Work task:
Exact wording is required for every entry; transcribe all of them and leave the images out.

[Stored records]
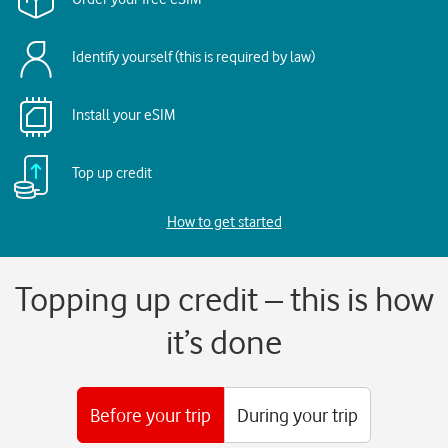
Identify yourself (this is required by law)
Install your eSIM
Top up credit
How to get started
Topping up credit – this is how
it’s done
Before your trip
During your trip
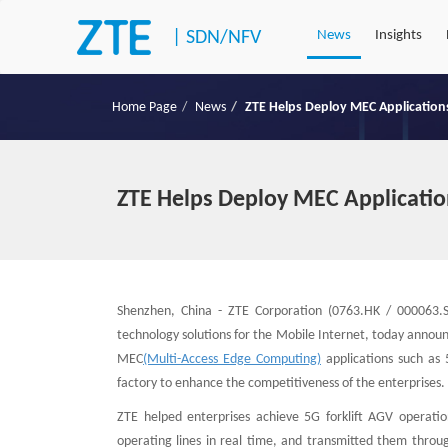
|
SDN/NFV
News
Insights
Home Page
News
ZTE Helps Deploy MEC Applications
ZTE Helps Deploy MEC Application
Shenzhen, China - ZTE Corporation (0763.HK / 000063.S
technology solutions for the Mobile Internet, today anno
MEC
(Multi-Access Edge Computing)
applications such as 5
factory to enhance the competitiveness of the enterprises.
ZTE helped enterprises achieve 5G forklift AGV operat
operating lines in real time, and transmitted them thro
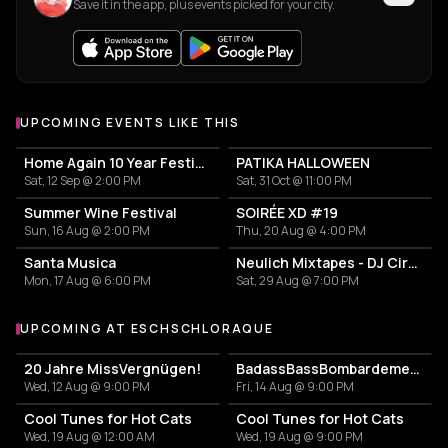
Save it in the app, plus events picked for your city.
UPCOMING EVENTS LIKE THIS
Home Again 10 Year Festival
PATIKA HALLOWEEN
Sat, 12 Sep @ 2:00 PM
Sat, 31 Oct @ 11:00 PM
Summer Wine Festival
SOIRÉE XD #19
Sun, 16 Aug @ 2:00 PM
Thu, 20 Aug @ 4:00 PM
Santa Musica
Neulich Mixtapes - DJ Cirkel
Mon, 17 Aug @ 6:00 PM
Sat, 29 Aug @ 7:00 PM
UPCOMING AT ESCHSCHLORAQUE
More events at Eschschloraque
20 Jahre MissVergnügen!
BadassBassBombardement
Wed, 12 Aug @ 9:00 PM
Fri, 14 Aug @ 9:00 PM
Cool Tunes for Hot Cats
Cool Tunes for Hot Cats
Wed, 19 Aug @ 12:00 AM
Wed, 19 Aug @ 9:00 PM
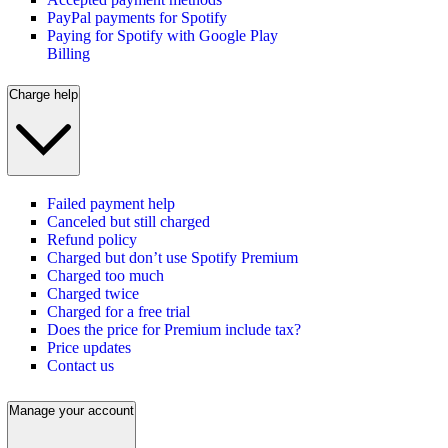
PayPal payments for Spotify
Paying for Spotify with Google Play
Billing
Charge help
Failed payment help
Canceled but still charged
Refund policy
Charged but don’t use Spotify Premium
Charged too much
Charged twice
Charged for a free trial
Does the price for Premium include tax?
Price updates
Contact us
Manage your account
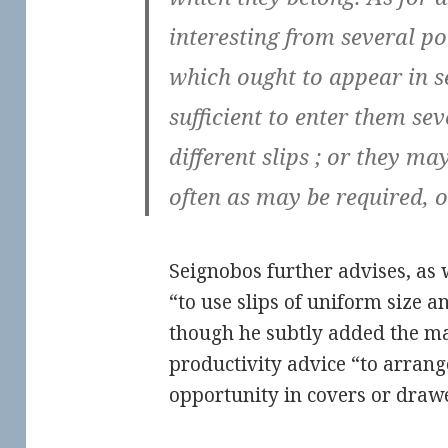
interesting from several po
which ought to appear in se
sufficient to enter them se
different slips ; or they ma
often as may be required, o
Seignobos further advises, as
“to use slips of uniform size 
though he subtly added the 
productivity advice “to arrang
opportunity in covers or drawe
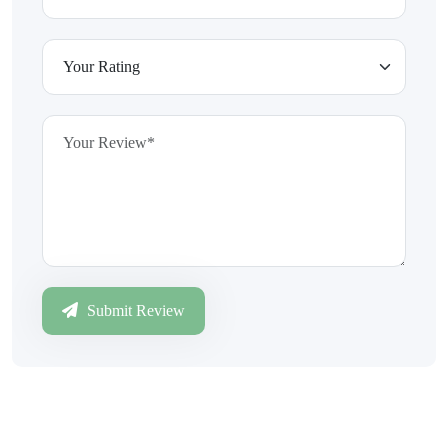
Submit Review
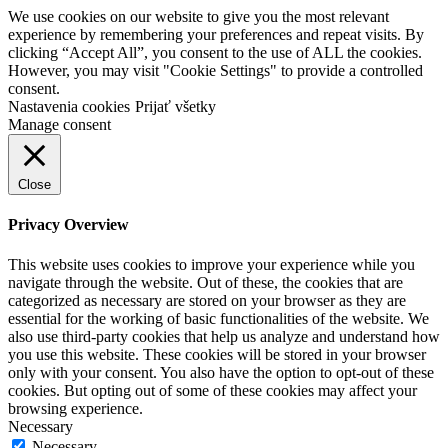
We use cookies on our website to give you the most relevant
experience by remembering your preferences and repeat visits. By
clicking “Accept All”, you consent to the use of ALL the cookies.
However, you may visit "Cookie Settings" to provide a controlled
consent.
Nastavenia cookies
Prijať všetky
Manage consent
Close
Privacy Overview
This website uses cookies to improve your experience while you
navigate through the website. Out of these, the cookies that are
categorized as necessary are stored on your browser as they are
essential for the working of basic functionalities of the website. We
also use third-party cookies that help us analyze and understand how
you use this website. These cookies will be stored in your browser
only with your consent. You also have the option to opt-out of these
cookies. But opting out of some of these cookies may affect your
browsing experience.
Necessary
Necessary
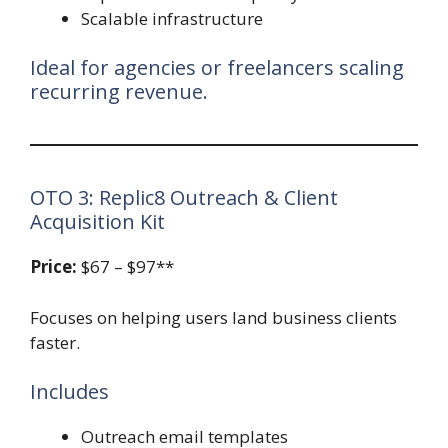
Scalable infrastructure
Ideal for agencies or freelancers scaling
recurring revenue.
OTO 3: Replic8 Outreach & Client
Acquisition Kit
Price:
$67 – $97**
Focuses on helping users land business clients
faster.
Includes
Outreach email templates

Response below:
Identify yourself (this is required by law)
Install your eSIM
Top up credit
How to get started
Topping up credit – this is how
it’s done
Before your trip
During your trip
|
SDN/NFV
News
Insights
Home Page
News
ZTE Helps Deploy MEC Applications
ZTE Helps Deploy MEC Application
Shenzhen, China - ZTE Corporation (0763.HK / 000063.S
technology solutions for the Mobile Internet, today anno
MEC
(Multi-Access Edge Computing)
applications such as 5
factory to enhance the competitiveness of the enterprises.
ZTE helped enterprises achieve 5G forklift AGV operat
operating lines in real time, and transmitted them thro
Save it in the app, plus events picked for your city.
UPCOMING EVENTS LIKE THIS
Home Again 10 Year Festival
PATIKA HALLOWEEN
Sat, 12 Sep @ 2:00 PM
Sat, 31 Oct @ 11:00 PM
Summer Wine Festival
SOIRÉE XD #19
Sun, 16 Aug @ 2:00 PM
Thu, 20 Aug @ 4:00 PM
Santa Musica
Neulich Mixtapes - DJ Cirkel
Mon, 17 Aug @ 6:00 PM
Sat, 29 Aug @ 7:00 PM
UPCOMING AT ESCHSCHLORAQUE
More events at Eschschloraque
20 Jahre MissVergnügen!
BadassBassBombardement
Wed, 12 Aug @ 9:00 PM
Fri, 14 Aug @ 9:00 PM
Cool Tunes for Hot Cats
Cool Tunes for Hot Cats
Wed, 19 Aug @ 12:00 AM
Wed, 19 Aug @ 9:00 PM
PayPal payments for Spotify
Paying for Spotify with Google Play
Billing
Charge help
Failed payment help
Canceled but still charged
Refund policy
Charged but don’t use Spotify Premium
Charged too much
Charged twice
Charged for a free trial
Does the price for Premium include tax?
Price updates
Contact us
Manage your account
interesting from several po
which ought to appear in se
sufficient to enter them se
different slips ; or they ma
often as may be required, o
Seignobos further advises, as
“to use slips of uniform size 
though he subtly added the 
productivity advice “to arrang
opportunity in covers or drawe
Submit Review
We use cookies on our website to give you the most relevant
experience by remembering your preferences and repeat visits. By
clicking “Accept All”, you consent to the use of ALL the cookies.
However, you may visit "Cookie Settings" to provide a controlled
consent.
Nastavenia cookies
Prijať všetky
Manage consent
Close
Privacy Overview
This website uses cookies to improve your experience while you
navigate through the website. Out of these, the cookies that are
categorized as necessary are stored on your browser as they are
essential for the working of basic functionalities of the website. We
also use third-party cookies that help us analyze and understand how
you use this website. These cookies will be stored in your browser
only with your consent. You also have the option to opt-out of these
cookies. But opting out of some of these cookies may affect your
browsing experience.
Necessary
Necessary
Scalable infrastructure
Ideal for agencies or freelancers scaling
recurring revenue.
OTO 3: Replic8 Outreach & Client
Acquisition Kit
Price:
$67 – $97**
Focuses on helping users land business clients
faster.
Includes
Outreach email templates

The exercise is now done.